Regarding the synonyms - I mainly use that to deprecate methods and to correct typos. Old versions still exist, but the are not shown in the help texts. For generation of the stubs I'd propose to simply iterate over the synonyms and produce a stub for each.
I have some more remarks or questions:
- Do the stubs need to know if a method is a property setter or getter? In this case there are flags which can be evaluated
- Some name translation happens during generation of Python bindings. For example "+" becomes "add" and "exec" becomes "exec_" (reserved word). "property=" becomes "set_property".
For details about name translation you can check this file: https://github.com/KLayout/klayout/blob/master/src/pya/pya/pyaModule.cc
Line 470++: list of reserved words (an underscore is appended) Line 511++: translation of names
Best regards,
Matthias
Hi Matthias,
I am aware of the pyaModule.cc
, but are you comfortable duplicating that code outside as well? It would duplicate the maintaining. Another idea: what if we create the stub file from pyaModule
itself instead of using the TL module? Then it would share the same methods.
Regarding your remarks:
- This is our choice I think. I can say what mypy does. If a property
name
is readonly, it annotates like so:
@property
f'def {name}(self) -> {type}: ...'
If it is read and write, then it annotates as a normal variable"
f'{name}: {type}'
I noticed that the community doesn't like variables that are 'write-only'. Are there variables like that? If there are, I just propose to pretend it is a RW variable for type hinting purposes. BTW, if it's a class variable, we need to do
f'{name}: ClassVar[{inferred}] = ...'
- That's fine. So long as the stub matches the pyaModule's translation. The good news is that there is a way to check the validity of stubs with mypy's
stubtest
, though I haven't tested yet.
LG Thomas
Hi Thomas,
Regarding write-only properties I am trying to avoid them as well, but maybe they slipped in. If they did, I'd suggest to turn them into methods like "set_property" and not make them "@property".
About code duplication: that is usually not a good idea but here it is about language specific details (which I guess won't change that quickly :) ) and sharing code across Python and C++ is notoriously difficult, so think accepting the duplication is just pragmatic in this case.
Best regards,
Matthias
Hi Matthias,
I made some progress in translating the types (See commit).
I have a question regarding properties. How do I use the tl.Class
mechanism to figure out whether a method is a property or not? And to tell whether it is a setter/getter? Do we just go by name? I wasn't able to figure that out.
Also, what is a method variant? How is it different than a synonym?
Thanks, Thomas
Hi Thomas,
this needs a little more explanation, I see.
First of all, I should say that I'd only provide stubs for the "primary method". Among the synonyms (MethodSynonym objects delivered by "each_overload") there is one matching the "primary_name" of the Method object. I'd ignore the other ones as they are usually deprecated versions.
Furthermore, I'd ignore signals as they do not have arguments and are neither setters nor getters.
Regarding the getter detection: there is a "is_getter" attribute in MethodSynonym, but that is rather a hint. KLayout's Python binding will generate getters also if there is a setter with the same name, the method accepts has no arguments and itself is not the setter.
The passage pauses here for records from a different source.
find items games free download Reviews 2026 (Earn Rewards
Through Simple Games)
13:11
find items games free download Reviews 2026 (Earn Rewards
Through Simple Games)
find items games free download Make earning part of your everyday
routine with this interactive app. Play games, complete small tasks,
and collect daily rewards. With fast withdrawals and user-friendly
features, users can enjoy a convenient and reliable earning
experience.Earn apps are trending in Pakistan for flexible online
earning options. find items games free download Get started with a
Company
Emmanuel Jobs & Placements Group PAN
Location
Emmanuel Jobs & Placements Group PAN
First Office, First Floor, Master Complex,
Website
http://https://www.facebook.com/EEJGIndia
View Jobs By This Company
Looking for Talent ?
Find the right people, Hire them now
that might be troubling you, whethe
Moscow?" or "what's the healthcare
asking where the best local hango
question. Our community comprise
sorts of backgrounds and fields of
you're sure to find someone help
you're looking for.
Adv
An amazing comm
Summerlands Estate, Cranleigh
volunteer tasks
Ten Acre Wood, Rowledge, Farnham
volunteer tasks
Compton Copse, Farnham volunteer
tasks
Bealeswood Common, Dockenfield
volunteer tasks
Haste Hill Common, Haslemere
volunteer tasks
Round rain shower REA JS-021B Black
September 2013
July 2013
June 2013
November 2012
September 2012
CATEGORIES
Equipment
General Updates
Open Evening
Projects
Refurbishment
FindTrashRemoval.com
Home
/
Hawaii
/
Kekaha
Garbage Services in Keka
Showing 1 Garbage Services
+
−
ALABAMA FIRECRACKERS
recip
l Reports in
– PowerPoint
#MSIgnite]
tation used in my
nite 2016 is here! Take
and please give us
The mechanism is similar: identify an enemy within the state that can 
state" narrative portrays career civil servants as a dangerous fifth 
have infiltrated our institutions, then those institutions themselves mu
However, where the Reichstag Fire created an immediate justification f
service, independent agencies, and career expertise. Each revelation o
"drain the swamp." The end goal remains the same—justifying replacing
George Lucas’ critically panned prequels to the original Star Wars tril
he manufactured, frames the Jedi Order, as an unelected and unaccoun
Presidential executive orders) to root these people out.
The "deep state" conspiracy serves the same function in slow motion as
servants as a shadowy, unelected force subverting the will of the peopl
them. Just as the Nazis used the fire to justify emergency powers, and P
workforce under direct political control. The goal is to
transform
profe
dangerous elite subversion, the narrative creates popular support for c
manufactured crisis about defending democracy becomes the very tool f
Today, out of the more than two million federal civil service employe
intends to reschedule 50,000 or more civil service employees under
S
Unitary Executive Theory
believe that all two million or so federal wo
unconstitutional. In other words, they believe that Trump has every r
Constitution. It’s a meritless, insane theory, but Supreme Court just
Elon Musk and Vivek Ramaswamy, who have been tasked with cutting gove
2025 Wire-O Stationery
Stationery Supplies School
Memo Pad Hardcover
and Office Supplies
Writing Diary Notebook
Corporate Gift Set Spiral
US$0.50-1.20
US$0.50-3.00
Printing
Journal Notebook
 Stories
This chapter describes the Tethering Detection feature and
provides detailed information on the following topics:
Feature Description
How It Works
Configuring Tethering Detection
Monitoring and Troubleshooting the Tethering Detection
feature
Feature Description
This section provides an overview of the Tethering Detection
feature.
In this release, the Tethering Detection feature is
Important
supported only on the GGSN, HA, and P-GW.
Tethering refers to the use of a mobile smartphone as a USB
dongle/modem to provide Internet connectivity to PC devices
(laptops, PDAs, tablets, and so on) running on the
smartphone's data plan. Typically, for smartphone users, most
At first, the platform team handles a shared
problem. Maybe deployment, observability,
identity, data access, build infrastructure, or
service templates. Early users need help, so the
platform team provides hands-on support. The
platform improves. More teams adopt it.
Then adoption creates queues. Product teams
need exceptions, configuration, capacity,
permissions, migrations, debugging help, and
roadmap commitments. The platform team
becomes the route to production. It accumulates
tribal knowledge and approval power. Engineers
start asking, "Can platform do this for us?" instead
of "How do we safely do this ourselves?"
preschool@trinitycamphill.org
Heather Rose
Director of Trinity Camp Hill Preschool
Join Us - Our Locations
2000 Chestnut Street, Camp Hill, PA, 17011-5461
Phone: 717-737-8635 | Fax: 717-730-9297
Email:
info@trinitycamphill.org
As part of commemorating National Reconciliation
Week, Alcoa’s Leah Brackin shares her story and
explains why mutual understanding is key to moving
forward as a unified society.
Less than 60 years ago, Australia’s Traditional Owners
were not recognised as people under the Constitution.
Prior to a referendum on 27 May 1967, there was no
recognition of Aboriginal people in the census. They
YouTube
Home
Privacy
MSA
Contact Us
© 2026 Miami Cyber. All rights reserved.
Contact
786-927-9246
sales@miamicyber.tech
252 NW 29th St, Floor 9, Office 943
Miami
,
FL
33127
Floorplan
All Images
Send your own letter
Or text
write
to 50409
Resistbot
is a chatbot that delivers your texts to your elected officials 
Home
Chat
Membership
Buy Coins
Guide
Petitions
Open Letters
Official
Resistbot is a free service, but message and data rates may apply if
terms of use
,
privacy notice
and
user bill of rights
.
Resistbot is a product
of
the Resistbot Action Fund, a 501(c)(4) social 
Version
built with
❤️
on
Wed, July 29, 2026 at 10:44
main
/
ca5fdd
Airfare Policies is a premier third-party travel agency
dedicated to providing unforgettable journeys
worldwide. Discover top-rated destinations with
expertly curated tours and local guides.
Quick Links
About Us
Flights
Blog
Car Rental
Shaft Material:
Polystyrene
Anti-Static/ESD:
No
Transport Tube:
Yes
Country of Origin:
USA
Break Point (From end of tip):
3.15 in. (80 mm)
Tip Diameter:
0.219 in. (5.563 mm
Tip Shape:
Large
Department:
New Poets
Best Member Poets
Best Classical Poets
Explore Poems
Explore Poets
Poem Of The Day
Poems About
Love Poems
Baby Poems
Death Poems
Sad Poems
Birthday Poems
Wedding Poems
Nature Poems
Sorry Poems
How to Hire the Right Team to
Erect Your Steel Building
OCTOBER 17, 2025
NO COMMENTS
This boils down do an extended definition of "is_getter" derived like this:
def primary_synonym(m):
for ms in m.each_overload():
if ms.name() == m.primary_name():
return ms
raise("Primary synonym not found for method " + m.name())
... c is a class ...
setters = set()
for m in c.each_method():
if m.is_signal():
continue
method_def = primary_synonym(m)
if method_def.is_setter():
setters.add(method_def.name())
for m in c.each_method():
num_args = len([ True for a in m.each_argument() ])
method_def = primary_synonym(m)
# extended definition of "getter" for Python
is_getter = num_args == 0 and (method_def.is_getter() or (not method_def.is_setter() and method_def.name() in setters))
print(" " + method_def.name() + " setter=" + str(method_def.is_setter()) + " getter=" + str(is_getter))
Regarding the variants: many methods exist with the same name, but different argument types.
How do the stubs handle that? Can there be multiple stubs with the same name or is this kind of polymorphism not allowed in mypy in general?
Best regards,
Matthias
I haven't had a chance to test your suggestion, but I'd like to answer your question. If you analyze the dbcore.pyi
file from the PR, you'll see loads of "overloads", or as you call, variants. For example:
class Box:
...
@overload
def transformed(self, t: ICplxTrans) -> Box:
"""
transformed(t: ICplxTrans) -> Box
@brief Transforms the box with the given complex transformation
@param t The magnifying transformation to apply
@return The transformed box (in this case an integer coordinate box)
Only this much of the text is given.